Exercise aim — Only the lines that contain the string "Support" belong in the answer; pull them from the records.

Given information —
+ + + +

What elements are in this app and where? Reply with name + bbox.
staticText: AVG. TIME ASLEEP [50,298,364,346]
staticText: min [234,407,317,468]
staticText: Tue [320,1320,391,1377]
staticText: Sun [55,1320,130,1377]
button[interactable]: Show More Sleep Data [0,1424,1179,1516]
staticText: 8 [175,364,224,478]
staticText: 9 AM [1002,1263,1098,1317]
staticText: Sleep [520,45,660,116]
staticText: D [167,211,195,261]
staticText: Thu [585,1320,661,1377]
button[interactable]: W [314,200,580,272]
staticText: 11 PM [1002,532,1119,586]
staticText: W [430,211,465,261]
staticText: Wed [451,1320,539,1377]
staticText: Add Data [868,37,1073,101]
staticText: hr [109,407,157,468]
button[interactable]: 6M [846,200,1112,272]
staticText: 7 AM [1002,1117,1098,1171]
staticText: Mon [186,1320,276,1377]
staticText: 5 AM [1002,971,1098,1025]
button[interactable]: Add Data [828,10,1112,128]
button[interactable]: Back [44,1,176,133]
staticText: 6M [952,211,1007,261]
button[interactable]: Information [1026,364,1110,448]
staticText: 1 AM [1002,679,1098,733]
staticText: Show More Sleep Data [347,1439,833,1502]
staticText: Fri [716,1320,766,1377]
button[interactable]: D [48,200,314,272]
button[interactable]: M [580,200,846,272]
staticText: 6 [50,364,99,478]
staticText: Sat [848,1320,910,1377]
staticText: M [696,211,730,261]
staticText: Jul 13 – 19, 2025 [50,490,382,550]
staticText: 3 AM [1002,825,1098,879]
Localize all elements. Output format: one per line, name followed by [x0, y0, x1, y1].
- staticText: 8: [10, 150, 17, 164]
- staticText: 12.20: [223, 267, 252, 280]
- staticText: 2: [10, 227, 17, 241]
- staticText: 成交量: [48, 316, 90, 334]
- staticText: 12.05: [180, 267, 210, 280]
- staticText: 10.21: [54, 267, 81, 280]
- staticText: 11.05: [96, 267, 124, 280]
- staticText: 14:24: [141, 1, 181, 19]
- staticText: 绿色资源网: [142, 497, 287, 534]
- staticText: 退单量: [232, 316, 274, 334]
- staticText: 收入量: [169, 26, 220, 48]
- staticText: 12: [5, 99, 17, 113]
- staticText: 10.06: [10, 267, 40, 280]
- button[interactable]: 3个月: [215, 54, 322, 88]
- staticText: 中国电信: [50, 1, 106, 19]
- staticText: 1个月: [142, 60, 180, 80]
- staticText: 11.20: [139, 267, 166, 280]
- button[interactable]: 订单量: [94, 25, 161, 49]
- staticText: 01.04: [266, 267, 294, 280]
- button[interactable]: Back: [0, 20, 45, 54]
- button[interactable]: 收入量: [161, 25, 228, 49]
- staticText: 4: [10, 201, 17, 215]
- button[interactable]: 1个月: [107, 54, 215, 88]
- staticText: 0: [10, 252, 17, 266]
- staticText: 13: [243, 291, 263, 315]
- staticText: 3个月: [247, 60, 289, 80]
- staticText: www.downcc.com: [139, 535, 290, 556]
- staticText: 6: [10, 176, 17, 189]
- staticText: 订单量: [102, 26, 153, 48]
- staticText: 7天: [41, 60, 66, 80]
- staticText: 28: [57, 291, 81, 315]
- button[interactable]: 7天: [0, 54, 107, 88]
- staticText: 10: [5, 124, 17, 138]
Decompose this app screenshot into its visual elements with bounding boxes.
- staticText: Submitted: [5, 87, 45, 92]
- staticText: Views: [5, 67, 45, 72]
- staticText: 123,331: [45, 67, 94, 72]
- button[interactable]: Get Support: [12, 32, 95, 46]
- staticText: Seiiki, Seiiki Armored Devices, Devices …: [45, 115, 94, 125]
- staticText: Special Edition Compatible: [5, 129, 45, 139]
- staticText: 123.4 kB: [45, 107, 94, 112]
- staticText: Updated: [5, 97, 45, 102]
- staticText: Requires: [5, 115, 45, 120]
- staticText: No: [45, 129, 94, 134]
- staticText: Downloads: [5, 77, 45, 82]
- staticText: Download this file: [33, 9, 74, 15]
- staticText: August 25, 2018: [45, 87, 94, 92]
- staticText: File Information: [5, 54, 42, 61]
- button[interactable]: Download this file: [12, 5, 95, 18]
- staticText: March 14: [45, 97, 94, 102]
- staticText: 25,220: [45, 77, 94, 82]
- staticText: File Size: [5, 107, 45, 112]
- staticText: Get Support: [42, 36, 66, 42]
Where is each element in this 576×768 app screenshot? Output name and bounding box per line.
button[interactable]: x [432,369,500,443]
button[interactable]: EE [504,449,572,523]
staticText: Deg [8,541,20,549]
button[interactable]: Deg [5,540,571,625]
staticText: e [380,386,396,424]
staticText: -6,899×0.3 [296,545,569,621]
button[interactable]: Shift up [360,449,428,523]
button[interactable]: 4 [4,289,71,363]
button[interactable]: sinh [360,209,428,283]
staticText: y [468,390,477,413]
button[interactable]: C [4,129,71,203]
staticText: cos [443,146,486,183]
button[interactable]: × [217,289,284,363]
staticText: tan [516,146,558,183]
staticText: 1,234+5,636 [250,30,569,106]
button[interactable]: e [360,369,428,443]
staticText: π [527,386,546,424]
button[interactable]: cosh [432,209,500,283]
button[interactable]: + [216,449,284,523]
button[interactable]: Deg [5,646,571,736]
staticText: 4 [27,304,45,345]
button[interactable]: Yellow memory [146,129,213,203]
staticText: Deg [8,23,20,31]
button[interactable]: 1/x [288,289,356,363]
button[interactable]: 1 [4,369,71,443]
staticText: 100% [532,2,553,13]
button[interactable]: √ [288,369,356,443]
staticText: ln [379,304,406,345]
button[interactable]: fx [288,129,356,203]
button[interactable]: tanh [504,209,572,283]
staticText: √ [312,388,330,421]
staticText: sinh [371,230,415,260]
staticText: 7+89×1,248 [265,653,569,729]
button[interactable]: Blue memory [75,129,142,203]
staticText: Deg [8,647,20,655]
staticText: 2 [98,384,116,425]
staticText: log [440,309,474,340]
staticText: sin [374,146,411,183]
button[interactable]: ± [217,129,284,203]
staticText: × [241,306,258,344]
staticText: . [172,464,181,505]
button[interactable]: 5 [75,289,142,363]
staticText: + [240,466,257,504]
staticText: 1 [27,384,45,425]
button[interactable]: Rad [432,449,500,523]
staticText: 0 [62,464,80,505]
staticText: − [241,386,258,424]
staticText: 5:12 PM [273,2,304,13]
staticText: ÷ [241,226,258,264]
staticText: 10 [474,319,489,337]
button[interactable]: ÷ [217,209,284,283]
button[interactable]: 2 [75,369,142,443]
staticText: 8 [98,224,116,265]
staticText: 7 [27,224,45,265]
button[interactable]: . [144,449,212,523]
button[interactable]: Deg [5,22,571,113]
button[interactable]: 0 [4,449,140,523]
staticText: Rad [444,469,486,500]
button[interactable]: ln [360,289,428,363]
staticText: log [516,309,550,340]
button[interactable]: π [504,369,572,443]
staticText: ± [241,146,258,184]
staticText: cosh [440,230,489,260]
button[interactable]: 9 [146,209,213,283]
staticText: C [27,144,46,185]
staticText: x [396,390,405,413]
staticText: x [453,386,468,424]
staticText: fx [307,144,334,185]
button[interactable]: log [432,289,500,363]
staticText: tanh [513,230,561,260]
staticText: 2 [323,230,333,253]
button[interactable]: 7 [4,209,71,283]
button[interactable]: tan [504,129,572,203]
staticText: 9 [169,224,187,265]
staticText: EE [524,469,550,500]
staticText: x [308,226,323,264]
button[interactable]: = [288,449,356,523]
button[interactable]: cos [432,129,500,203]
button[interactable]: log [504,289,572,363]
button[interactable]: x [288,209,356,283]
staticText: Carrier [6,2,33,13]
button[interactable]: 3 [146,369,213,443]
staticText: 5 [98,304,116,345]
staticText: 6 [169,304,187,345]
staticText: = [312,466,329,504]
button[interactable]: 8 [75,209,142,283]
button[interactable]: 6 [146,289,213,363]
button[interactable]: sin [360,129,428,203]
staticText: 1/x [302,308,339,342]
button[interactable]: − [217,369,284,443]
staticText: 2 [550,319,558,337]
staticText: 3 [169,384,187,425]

+ + + +

Answer to the exercise —
- button[interactable]: Get Support: [12, 32, 95, 46]
- staticText: Get Support: [42, 36, 66, 42]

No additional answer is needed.